● **DIRECTIONS FOR THIS TASK**: Where the data below has the string "Government", return the whole line.

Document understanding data
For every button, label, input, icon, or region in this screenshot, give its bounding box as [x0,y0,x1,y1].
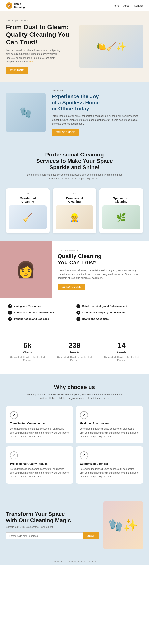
cta-text: Transform Your Space with Our Cleaning M… [6,511,99,540]
why-cards-container: ✓ Time-Saving Convenience Lorem ipsum do… [6,406,143,484]
stat-projects-num: 238 [57,341,92,350]
footer-note: Sample text. Click to select the Text El… [0,557,149,566]
why-icon-custom: ✓ [80,452,88,459]
residential-image: 🧹 [9,206,47,229]
hero-image [75,24,143,68]
specialized-visual: 🌿 [102,206,140,229]
industry-mining-label: Mining and Resources [14,305,41,308]
why-card-quality[interactable]: ✓ Professional Quality Results Lorem ips… [6,446,73,484]
why-desc: Lorem ipsum dolor sit amet, consectetur … [25,393,124,400]
hero-cta-button[interactable]: READ MORE [6,67,28,74]
industry-retail-label: Retail, Hospitality and Entertainment [82,305,127,308]
hero-link[interactable]: source [29,60,36,63]
check-icon-municipal: ✓ [8,310,12,314]
spotless-text: Pristine Shine Experience the Joy of a S… [52,90,143,136]
hero-title: From Dust to Gleam: Quality Cleaning You… [6,23,75,46]
nav-home[interactable]: Home [113,4,120,7]
stat-awards-desc: Sample text. Click to select the Text El… [104,356,139,362]
commercial-visual: 👷 [56,206,93,229]
why-card-custom-desc: Lorem ipsum dolor sit amet, consectetur … [80,467,139,479]
why-card-health[interactable]: ✓ Healthier Environment Lorem ipsum dolo… [76,406,143,444]
logo-icon: 🏠 [6,2,12,9]
quality-image: 👩 [0,241,52,298]
submit-button[interactable]: SUBMIT [83,532,99,540]
cta-title: Transform Your Space with Our Cleaning M… [6,511,99,524]
industries-section: ✓ Mining and Resources ✓ Retail, Hospita… [0,298,149,329]
residential-visual: 🧹 [9,206,47,229]
logo[interactable]: 🏠 HomeCleaning [6,2,25,9]
stat-awards-label: Awards [104,351,139,354]
industry-transport: ✓ Transportation and Logistics [8,317,73,321]
why-card-health-desc: Lorem ipsum dolor sit amet, consectetur … [80,427,139,438]
quality-cta-button[interactable]: EXPLORE MORE [58,284,85,290]
why-icon-time: ✓ [10,411,18,419]
navigation: 🏠 HomeCleaning Home About Contact [0,0,149,11]
cta-section: Transform Your Space with Our Cleaning M… [0,494,149,557]
industry-row-2: ✓ Municipal and Local Government ✓ Comme… [8,310,141,314]
why-card-quality-desc: Lorem ipsum dolor sit amet, consectetur … [10,467,69,479]
quality-text: Fresh Start Cleaners Quality Cleaning Yo… [52,241,149,298]
stat-projects-label: Projects [57,351,92,354]
commercial-image: 👷 [56,206,93,229]
why-card-time[interactable]: ✓ Time-Saving Convenience Lorem ipsum do… [6,406,73,444]
card-num-03: 03 [102,192,140,195]
hero-label: Sparkle Spot Cleaners [6,19,75,22]
why-card-time-desc: Lorem ipsum dolor sit amet, consectetur … [10,427,69,438]
industry-row-3: ✓ Transportation and Logistics ✓ Health … [8,317,141,321]
industry-municipal: ✓ Municipal and Local Government [8,310,73,314]
why-title: Why choose us [6,384,143,390]
service-card-commercial[interactable]: 02 Commercial Cleaning 👷 [53,188,96,233]
services-title: Professional Cleaning Services to Make Y… [12,152,137,170]
quality-label: Fresh Start Cleaners [58,249,143,252]
spotless-label: Pristine Shine [52,90,143,92]
nav-about[interactable]: About [123,4,130,7]
stat-clients-desc: Sample text. Click to select the Text El… [10,356,45,362]
card-num-02: 02 [56,192,93,195]
stat-clients-label: Clients [10,351,45,354]
logo-text: HomeCleaning [14,2,25,8]
card-title-specialized: Specialized Cleaning [102,196,140,203]
industry-health: ✓ Health and Aged Care [76,317,141,321]
services-header: Professional Cleaning Services to Make Y… [0,144,149,184]
quality-section: 👩 Fresh Start Cleaners Quality Cleaning … [0,241,149,298]
stat-clients: 5k Clients Sample text. Click to select … [6,337,49,366]
hero-desc: Lorem ipsum dolor sit amet, consectetur … [6,48,62,64]
service-card-residential[interactable]: 01 Residential Cleaning 🧹 [6,188,50,233]
stat-projects-desc: Sample text. Click to select the Text El… [57,356,92,362]
specialized-image: 🌿 [102,206,140,229]
nav-contact[interactable]: Contact [134,4,143,7]
check-icon-commercial-property: ✓ [76,310,80,314]
check-icon-transport: ✓ [8,317,12,321]
email-input[interactable] [6,532,83,540]
industry-row-1: ✓ Mining and Resources ✓ Retail, Hospita… [8,304,141,308]
spotless-image: 🧤 [6,92,46,132]
industry-commercial-property-label: Commercial Property and Facilities [82,311,125,314]
why-section: Why choose us Lorem ipsum dolor sit amet… [0,374,149,494]
check-icon-retail: ✓ [76,304,80,308]
card-title-residential: Residential Cleaning [9,196,47,203]
footer-note-text: Sample text. Click to select the Text El… [53,560,96,562]
cta-desc: Sample text. Click to select the Text El… [6,526,99,528]
industry-commercial-property: ✓ Commercial Property and Facilities [76,310,141,314]
hero-image-placeholder [79,24,143,68]
service-card-specialized[interactable]: 03 Specialized Cleaning 🌿 [99,188,143,233]
stat-awards: 14 Awards Sample text. Click to select t… [100,337,143,366]
quality-title: Quality Cleaning You Can Trust! [58,253,143,266]
check-icon-health: ✓ [76,317,80,321]
stat-awards-num: 14 [104,341,139,350]
stats-section: 5k Clients Sample text. Click to select … [0,329,149,374]
nav-links: Home About Contact [113,4,143,7]
industry-municipal-label: Municipal and Local Government [14,311,54,314]
card-num-01: 01 [9,192,47,195]
industry-mining: ✓ Mining and Resources [8,304,73,308]
why-card-custom[interactable]: ✓ Customized Services Lorem ipsum dolor … [76,446,143,484]
why-card-health-title: Healthier Environment [80,422,139,425]
stat-projects: 238 Projects Sample text. Click to selec… [53,337,96,366]
quality-desc: Lorem ipsum dolor sit amet, consectetur … [58,268,143,280]
spotless-desc: Lorem ipsum dolor sit amet, consectetur … [52,114,143,126]
industry-health-label: Health and Aged Care [82,317,109,320]
spotless-cta-button[interactable]: EXPLORE MORE [52,129,79,136]
industry-transport-label: Transportation and Logistics [14,317,49,320]
cta-form: SUBMIT [6,532,99,540]
why-card-quality-title: Professional Quality Results [10,462,69,465]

● **ANSWER SPACE**:
industry-row-2: ✓ Municipal and Local Government ✓ Comme… [8,310,141,314]
industry-municipal: ✓ Municipal and Local Government [8,310,73,314]
industry-municipal-label: Municipal and Local Government [14,311,54,314]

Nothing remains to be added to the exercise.